Scontri Inter-Napoli: agguato in stile militare


Vanno condannati senza alcuna attenuante, per la «gravità» di quell'agguato in «stile militare» con spranghe e coltelli contro i tifosi napoletani, cinque dei sei ultrà arrestati dopo gli scontri del 26 dicembre, prima di Inter-Napoli, in via Novara a Milano, a meno di due chilometri da San Siro e in cui perse la vita Daniele Belardinelli. E la pena più alta, cinque anni, otto mesi e 10 giorni di reclusione, deve essere inflitta a Nino Ciccarelli, storico capo del gruppo dei Viking della curva nerazzurra, che ha già 12 anni di carcere alle spalle, anche per tentato omicidio.

Le richieste di condanna, già scontate di un terzo per il rito abbreviato, sono state formulate dal procuratore aggiunto Letizia Mannella e dai pm Michela Bordieri e Rosaria Stagnaro davanti al gup Carlo Ottone De Marchi nell'aula bunker davanti al carcere milanese di San Vittore. In udienza era presente anche la moglie di Belardinelli, l'ultrà del Varese (tifoseria gemellata a quella interista e che partecipò alla guerriglia, assieme a ultrà del Nizza) morto dopo essere stato investito da una o due auto della carovana dei supporter partenopei. La donna, però, ha deciso di non costituirsi parte civile contro gli ultrà in questo filone con al centro il reato di rissa aggravata dalla morte del tifoso, mentre potrebbe farlo nella tranche ancora aperta per arrivare ad individuare chi travolse e uccise il marito e nella quale si ipotizza l'accusa di omicidio volontario. Neanche i tre tifosi azzurri, rimasti lievemente feriti, si sono costituiti parti civili contro gli imputati nel processo iniziato oggi.

I pm, intanto, hanno chiesto anche tre anni, otto mesi e 20 giorni per Marco Piovella, detto il Rosso, l'imprenditore-designer ritenuto il capo dei Boys, altro gruppo della curva interista. E ancora quattro anni, quattro mesi e 20 giorni per Alessandro Martinoli, ultrà del Varese che il giorno di Natale, come Piovella, era a casa di Belardinelli, dove, stando alle indagini, sarebbe stato preparato il blitz di Santo Stefano contro i napoletani che risposero scendendo dalle auto.
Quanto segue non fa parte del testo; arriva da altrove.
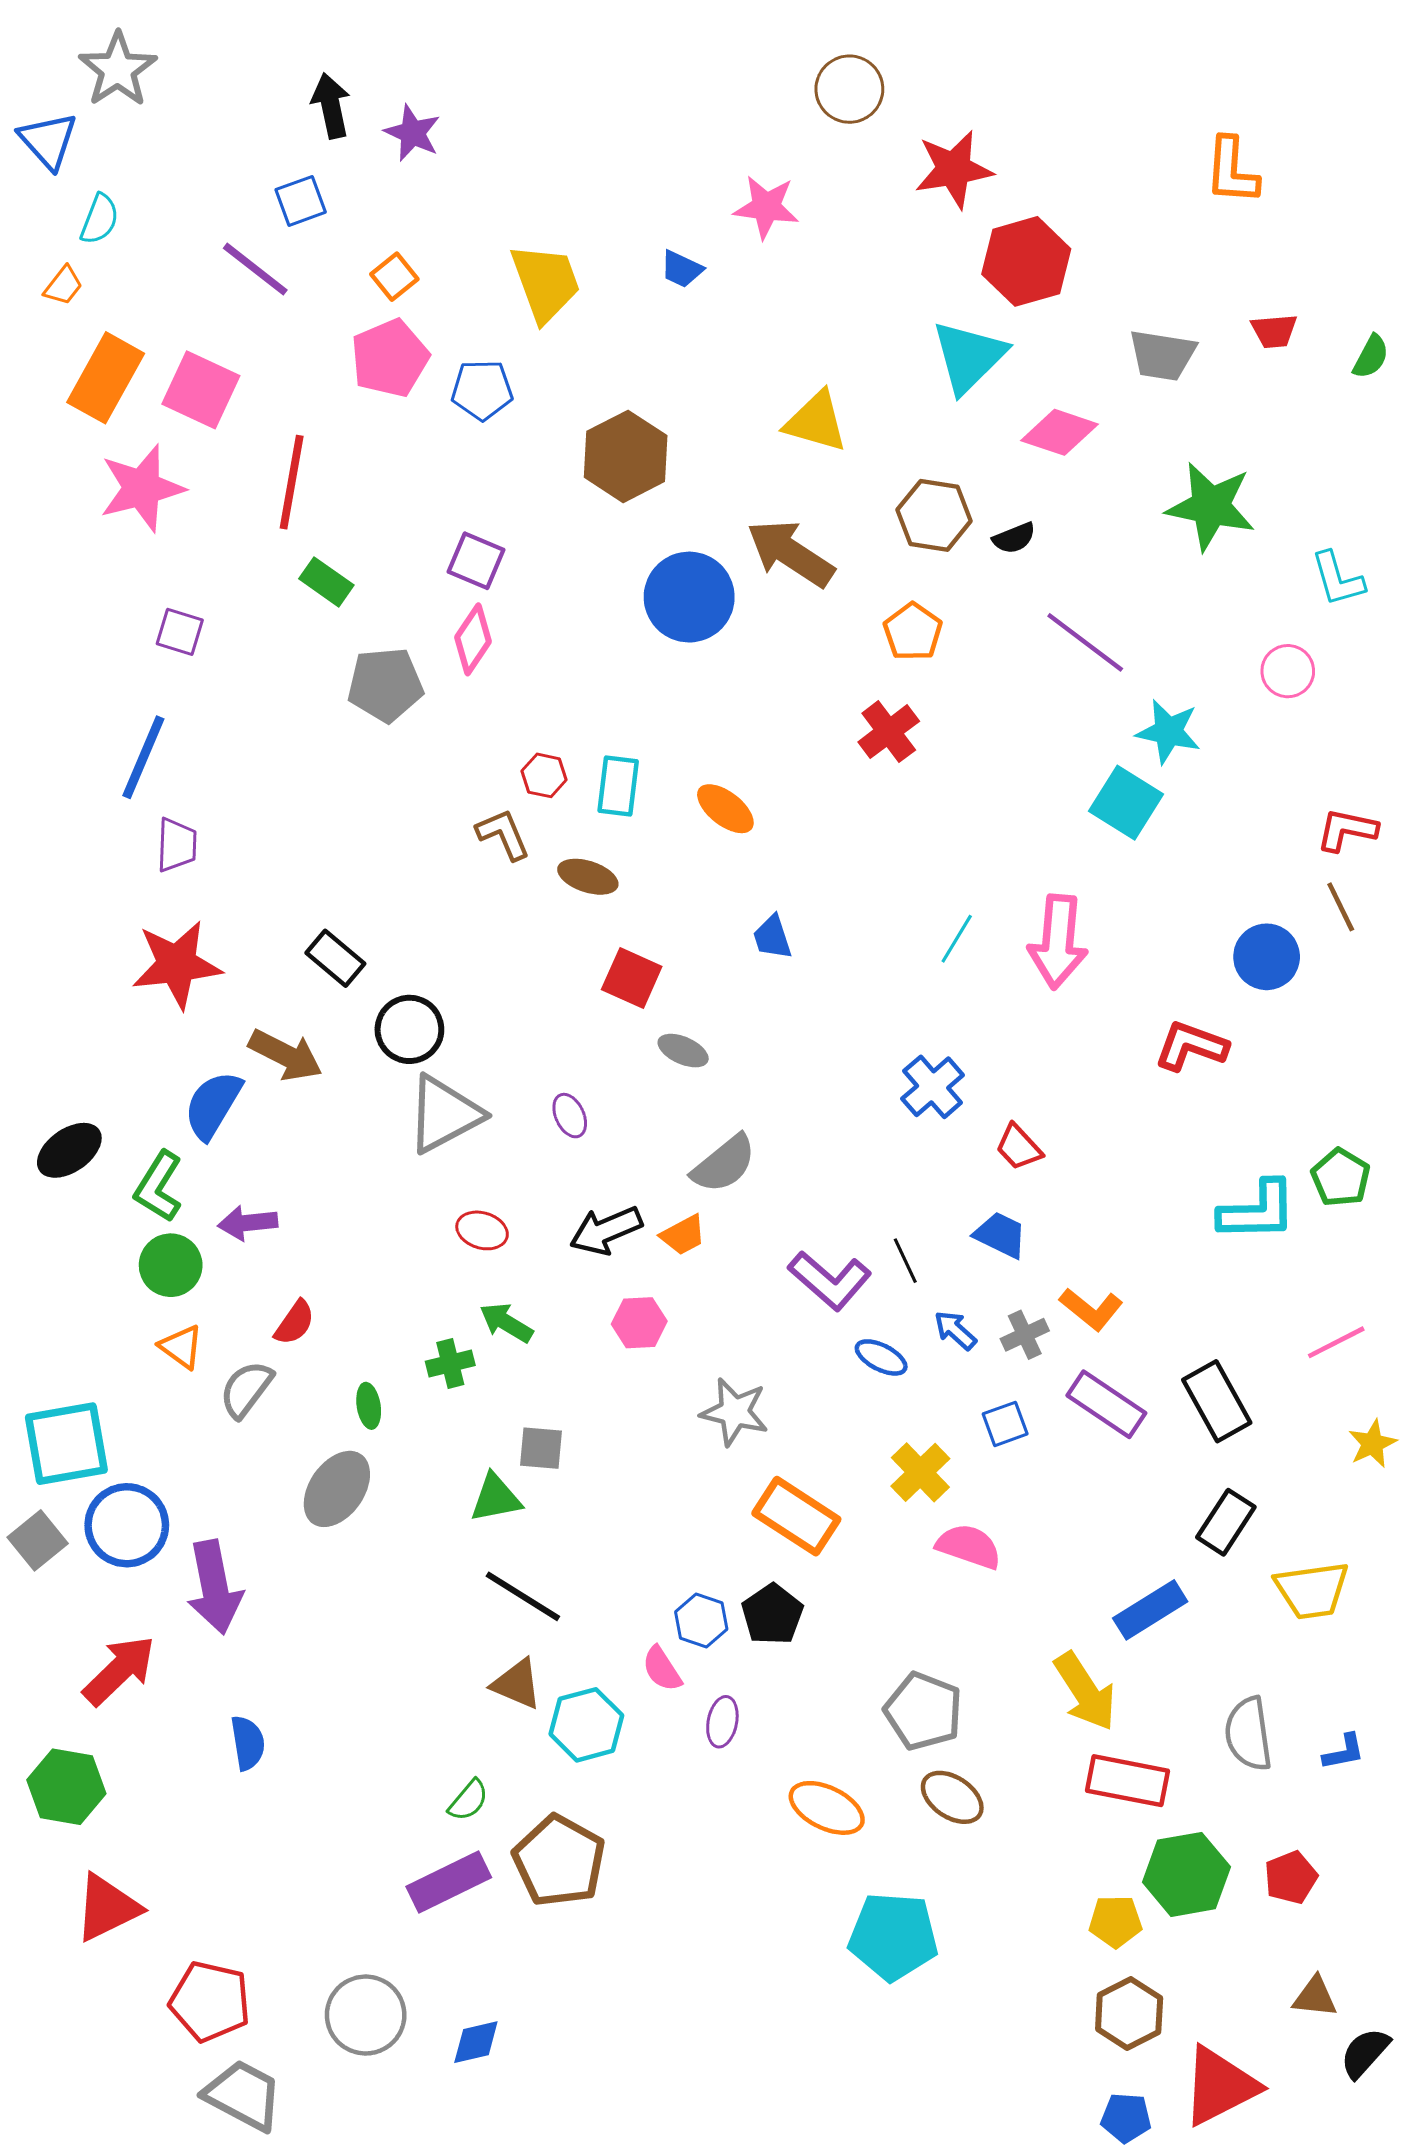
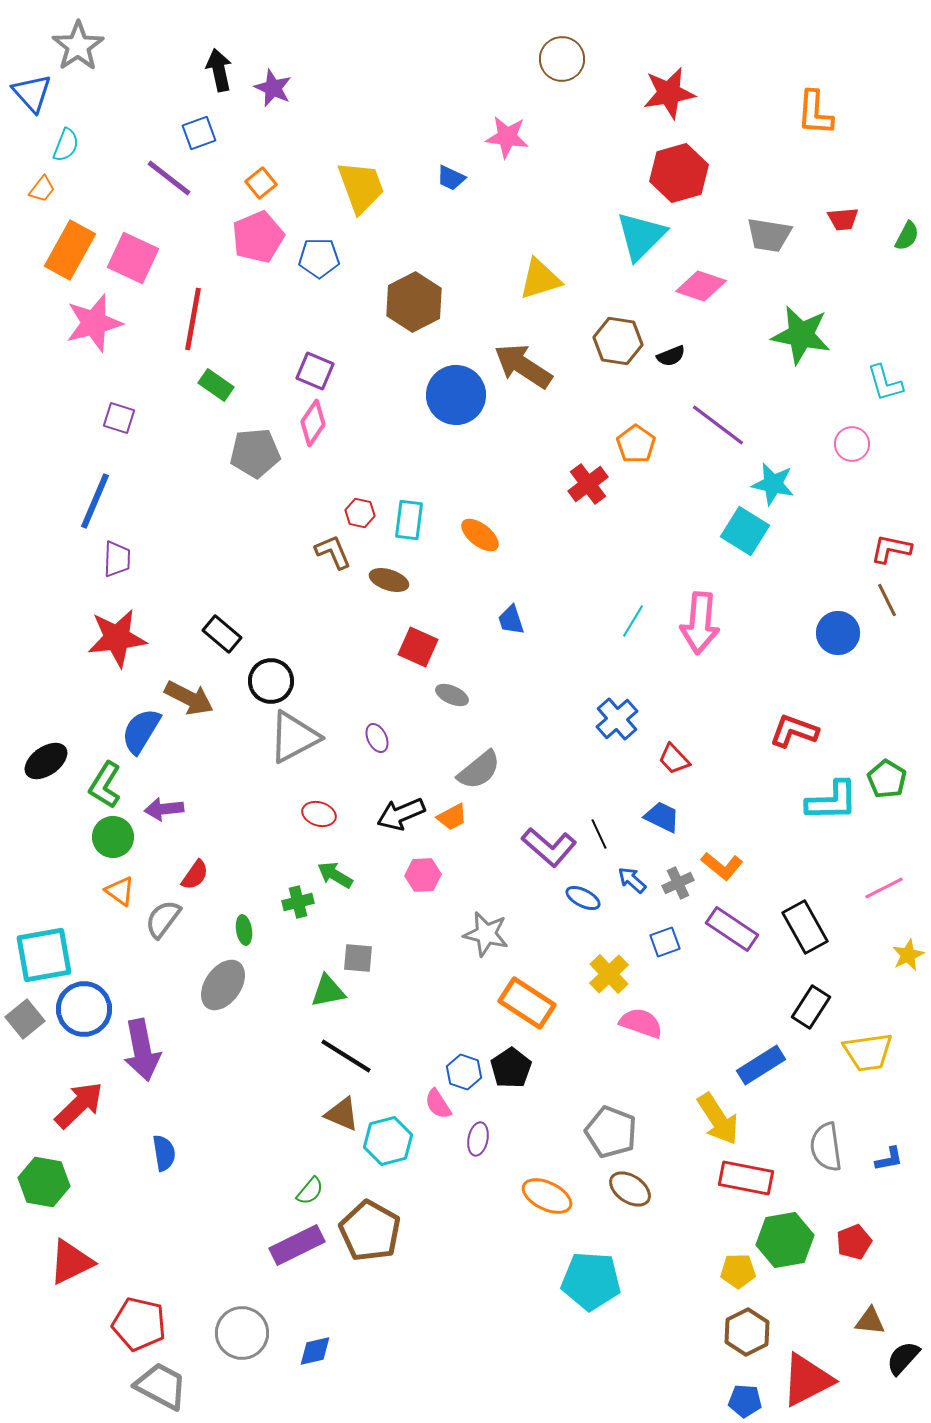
red star: (954, 169) -> (669, 93), moved
yellow triangle: (816, 422) -> (540, 279), turned -33
orange pentagon: (913, 632) -> (636, 444), moved
red L-shape: (1191, 1046) -> (794, 731), moved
Chiesti, poi, due anni, 11 mesi e 10 giorni per altri due ultrà nerazzurri, Francesco Baj e Simone Tira, anche loro ancora in carcere da fine dicembre.

È libero, invece, ma non si è presentato in udienza, Luca Da Ros, il 21enne che, rompendo il muro di «omertà» delle curve, ha collaborato alle indagini e ora punta a patteggiare un anno e 10 mesi. «Ha ripreso a studiare e non ha paura, lui ha ammesso le sue responsabilità ma le sue dichiarazioni non sono state determinanti per le imputazioni degli altri», ha voluto precisare l'avvocato Alberto Tucci.

Il gup deciderà sul patteggiamento il 21 marzo e il giorno prima emetterà sentenza per i cinque processati. Per gli avvocati Mirko Perlino, Antonio Radaelli e Omar Gaafar, che oltre alle assoluzioni su alcune imputazioni hanno chiesto almeno la concessione delle attenuanti generiche, le richieste di condanna sono «eccessive e sproporzionate». Nel frattempo, il gip Guido Salvini ha convalidato per Ciccarelli, che ha ammesso di aver accoltellato un ultrà napoletano, un Daspo per otto anni con obbligo di «presentazione» alle forze dell'ordine quando sono in corso le partite dell'Inter. Infine, malgrado il no dei pm, il gup ha revocato il divieto di incontro a San Vittore dei cinque ancora in carcere.